Pengguna Ruko Positif Bakal Digusur dan Tak Dapatkan Kompensasi
Ekonomi

Pengguna Ruko Positif Bakal Digusur dan Tak Dapatkan Kompensasi

Magelang Selatan,(magelang.sorot.co)--Para penghuni kios Rejomulyo Blok G yang berada di Sub Terminal Angkutan Kota Magelang, positif harus tergusur dan meninggalkan kios yang ditempatinya saat ini.

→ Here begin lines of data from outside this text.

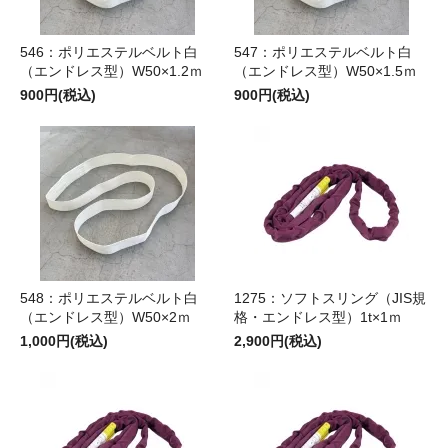
546：ポリエステルベルト白
547：ポリエステルベルト白
（エンドレス型）W50×1.2ｍ
（エンドレス型）W50×1.5ｍ
900円(税込)
900円(税込)
548：ポリエステルベルト白
1275：ソフトスリング（JIS規
（エンドレス型）W50×2ｍ
格・エンドレス型）1t×1ｍ
1,000円(税込)
2,900円(税込)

Meski telah melakukan audiensi dengan Pemerintah Kota Magelang, mereka tetap tidak mendapatkan tempat relokasi maupun kompensasi.

Bahkan pada 10 September lalu, mereka telah mendatangi kantor BPKAD untuk memnita relokasi agar saat ruko yang mereka tempati diratakan untuk dibangun IKM Centre dalam rangka penataan Kawasan Wisata Gunung Tidar, mereka tetap bisa bekerja.

"Kami usul, ada kios-kios Blok F yang kosong dan sudah lama tidak digunakan. Alangkah baiknya kami dipindahkan di situ. Lagi pula itu juga aset milik Pemkot, dan masih satu komplek dengan tempat kami jualan sekarang," ungkap Agustinus Sijabat, salah seorang pengguna kios, Kamis (27/09/2018).

Kendati demikian, usulan tersebut pun tidak digubris oleh Pemerintah Kota Magelang, dan dititik akhir kesepakatan yang dilakukan pada hari Rabu (26/09) kemarin pengguna kios pun mau tidak mau harus mengosonkan kios sebelum tanggal 28 Oktober.

"Ya mau bagaimana lagi. Kita hanya berharap janji Pemkot yang akan mengutamakan kami, untuk bisa menempati kios Ikm centre kalau sudah jadi ditepati. Meski sekarang kita masih bingung mau pindah usaha ke mana," jelasnya.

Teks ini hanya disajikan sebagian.